Your instructions: What is needed is a word-for-word copy of the lines below from the one with "Should have done" through the one with "takes its name", both included, with every picture left out.

━━━━━ Material provided

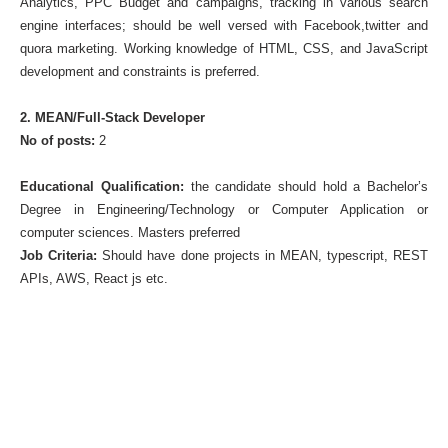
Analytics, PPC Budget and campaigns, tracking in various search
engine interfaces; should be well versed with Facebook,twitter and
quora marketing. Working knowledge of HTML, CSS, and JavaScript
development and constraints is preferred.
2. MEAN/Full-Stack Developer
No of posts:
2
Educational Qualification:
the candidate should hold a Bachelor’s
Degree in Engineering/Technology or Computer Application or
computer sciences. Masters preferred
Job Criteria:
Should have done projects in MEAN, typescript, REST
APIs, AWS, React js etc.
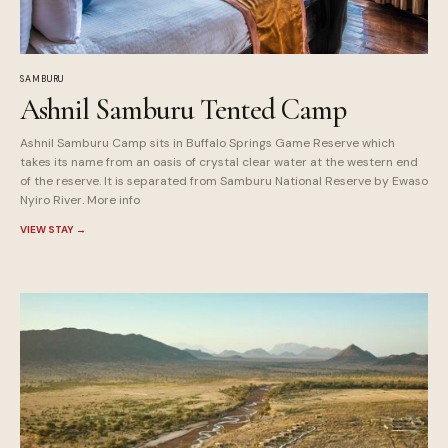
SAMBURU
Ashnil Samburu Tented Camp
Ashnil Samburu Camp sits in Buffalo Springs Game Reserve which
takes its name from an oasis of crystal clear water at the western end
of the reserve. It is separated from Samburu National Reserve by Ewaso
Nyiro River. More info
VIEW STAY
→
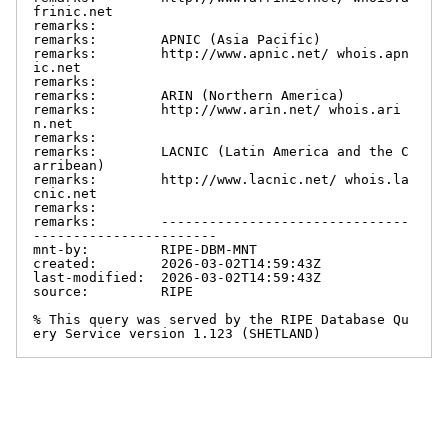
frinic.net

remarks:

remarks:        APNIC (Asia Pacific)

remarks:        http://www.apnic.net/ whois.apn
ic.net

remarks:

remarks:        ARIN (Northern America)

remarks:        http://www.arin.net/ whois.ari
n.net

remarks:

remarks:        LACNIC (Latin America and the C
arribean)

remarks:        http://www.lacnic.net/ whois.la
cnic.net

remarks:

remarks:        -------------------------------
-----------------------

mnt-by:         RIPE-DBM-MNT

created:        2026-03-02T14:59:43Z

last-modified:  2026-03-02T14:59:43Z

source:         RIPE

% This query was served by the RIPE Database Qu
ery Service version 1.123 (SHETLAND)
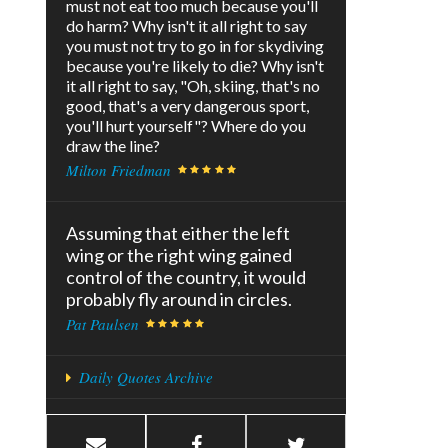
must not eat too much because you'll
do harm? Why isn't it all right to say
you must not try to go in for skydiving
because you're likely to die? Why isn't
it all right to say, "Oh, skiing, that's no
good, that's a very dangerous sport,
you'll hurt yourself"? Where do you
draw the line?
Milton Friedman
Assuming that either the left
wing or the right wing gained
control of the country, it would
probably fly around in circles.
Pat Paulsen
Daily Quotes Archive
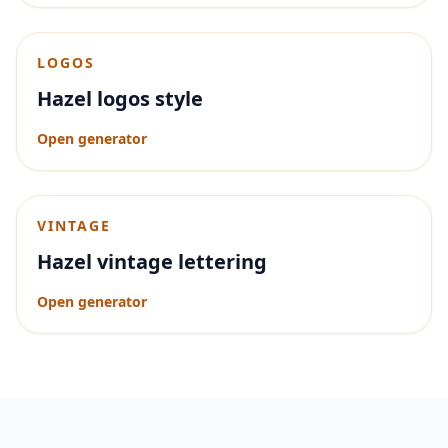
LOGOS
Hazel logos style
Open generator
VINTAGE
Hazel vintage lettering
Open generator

━━━━━━━━━━
━━━━━ Material provided

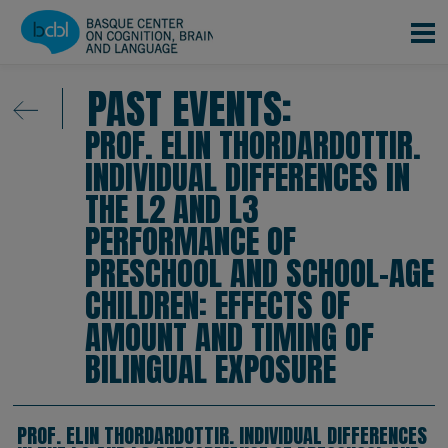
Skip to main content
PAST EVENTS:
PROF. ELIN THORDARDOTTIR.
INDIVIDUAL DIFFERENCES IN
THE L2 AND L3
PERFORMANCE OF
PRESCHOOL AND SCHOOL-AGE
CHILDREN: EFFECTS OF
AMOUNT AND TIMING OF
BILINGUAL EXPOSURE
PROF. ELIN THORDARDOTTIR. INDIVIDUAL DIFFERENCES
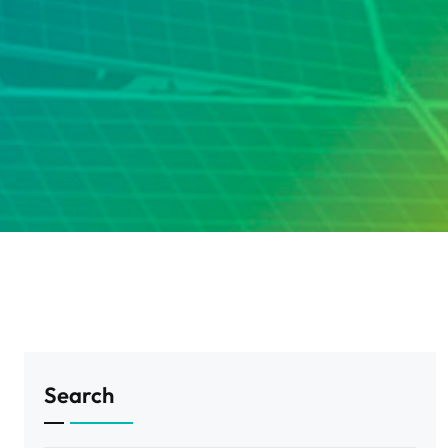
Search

━━━━━━━━━━

Exercise output:
Should have done projects in MEAN, typescript, REST
APIs, AWS, React js etc.
SAMBURU
Ashnil Samburu Tented Camp
Ashnil Samburu Camp sits in Buffalo Springs Game Reserve which
takes its name from an oasis of crystal clear water at the western end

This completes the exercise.